After building several aircraft, Baldwin had C. and A. Wittemann of Staten Island, New York build an aircraft similar to the basic Curtiss Pusher. The aircraft used fabric covered steel tubing instead of wood construction. A 60 hp, Hall-Scott V-8 provided enough power for 60 mi/h flights. The aircraft was named "Red Devil III", and subsequent designs would be named "Baldwin Red Devil". Each of the Red Devil's tubing were painted a bright red, with yellow contrasting wings.

==Design==
The airplane was powered by water cooled Hall-Scott V-8 engine of 60 hp, The aircraft was covered with vulcanized fabric that was tacked to the ribs rather than rib-stitched. The landing gear was made from steel tubes with hickory wood inserts. Control cables were routed through copper tubing. It had a left foot controlled throttle and a right foot controlled magneto kill switch.

==Operational history==
The "Red Devil III" was test flown by Baldwin over Mineola Field. The first flight resulted in a wreck into a telegraph pole, with no major injuries. The Baldwin School offered flying lessons in the aircraft for $500 (1911 dollars), if the student proved they had life insurance for flight. It was the student's responsibility to also find an insurance broker to provide the policy, because there were no flight training policies available at that time.
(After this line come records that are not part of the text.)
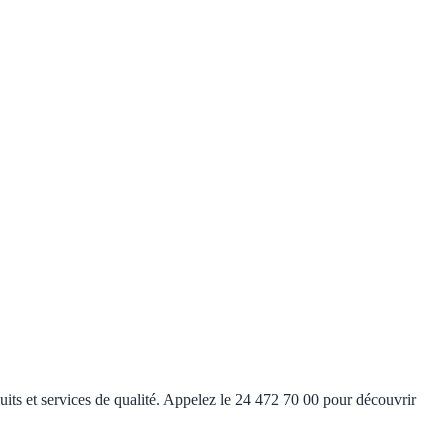
ts et services de qualité. Appelez le 24 472 70 00 pour découvrir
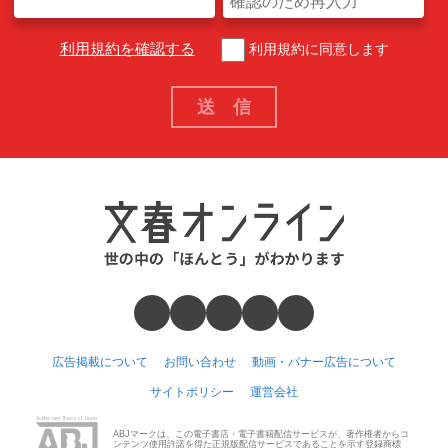
利用規約を確認する
利用規約に同意します
広告掲載について
お問い合わせ
動画・バナー広告について
サイトポリシー
運営会社
ABJマークは、この電子書店・電子書籍配信サービスが、著作権者からコ
ンテンツ使用許諾を得た正規版配信サービスであることを示す登録商標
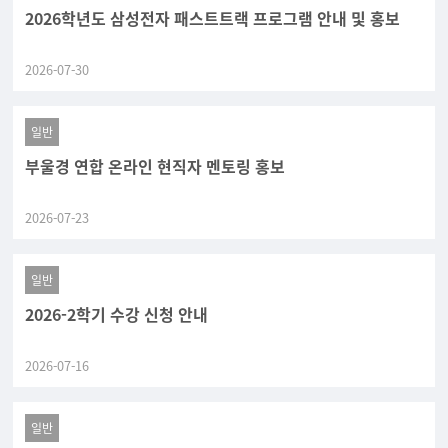
2026학년도 삼성전자 패스트트랙 프로그램 안내 및 홍보
2026-07-30
일반
부울경 연합 온라인 현직자 멘토링 홍보
2026-07-23
일반
2026-2학기 수강 신청 안내
2026-07-16
일반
Baldwin previously had toured the country in Curtiss aircraft and his own designs. By the time he had produced the "Red Devil", he had more bookings than he could handle; the "Red Devil" would be advertised in several towns in close proximity, then substitute pilots and aircraft would be flown with full crowds of spectators. In one display in St. Louis he flew the "Red Devil" under the Eads and McKinley Bridges in St.Louis.
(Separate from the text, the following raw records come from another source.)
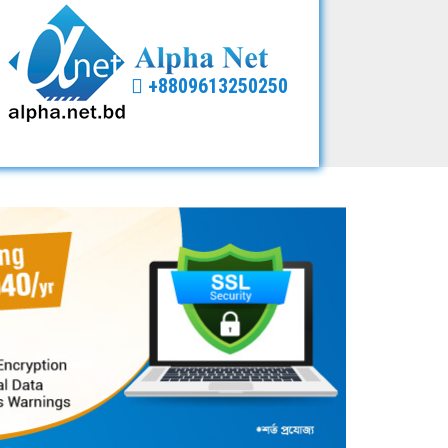
+8809613250250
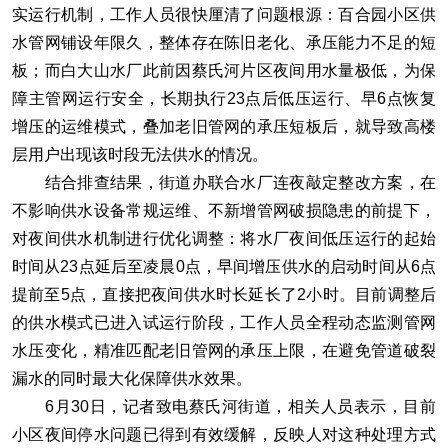
实运行机制，工作人员很快厘清了问题根源：百合园小区供
水管网铺设年限久，整体存在陈旧老化、承压能力不足的短
板；而白大山水厂此前因蔡氏河片区夜间用水量极低，为保
障主管网运行安全，长期执行23点后低压运行、早6点恢复
增压的运维模式，叠加老旧管网的承压短板后，就导致高楼
层用户出现该时段无法供水的情况。
结合排查结果，街道办联合水厂连夜敲定整改方案，在
不影响供水设备常规运维、不新增管网破损隐患的前提下，
对夜间供水机制进行优化调整：将水厂夜间低压运行的起始
时间从23点延后至凌晨0点，早间增压供水的启动时间从6点
提前至5点，直接把夜间供水时长延长了2小时。目前调整后
的供水模式已进入试运行阶段，工作人员全程动态监测管网
水压变化，精准匹配老旧管网的承压上限，在避免管道破裂
漏水的同时最大化保障供水效果。
6月30日，记者致电蔡氏河街道，相关人员表示，目前
小区夜间停水问题已得到有效缓解，反映人对这种处理方式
On October 12, 1913, Tony Jannus flew actress Julia Bruns in a Red Devil in a New York Times Derby.

==Variants==
A Red Devil is on display at the Smithsonian Institution's Udvar-Hazy Center (UHC) of the National Air and Space Museum. This example has a different configuration without a forward mounted elevator. The aircraft was purchased in 1950 from an established display at Roosevelt Field, in Mineola, Long Island, New York by Paul E. Garber along with a Bleriot XI, and Nieuport 10 for $2500.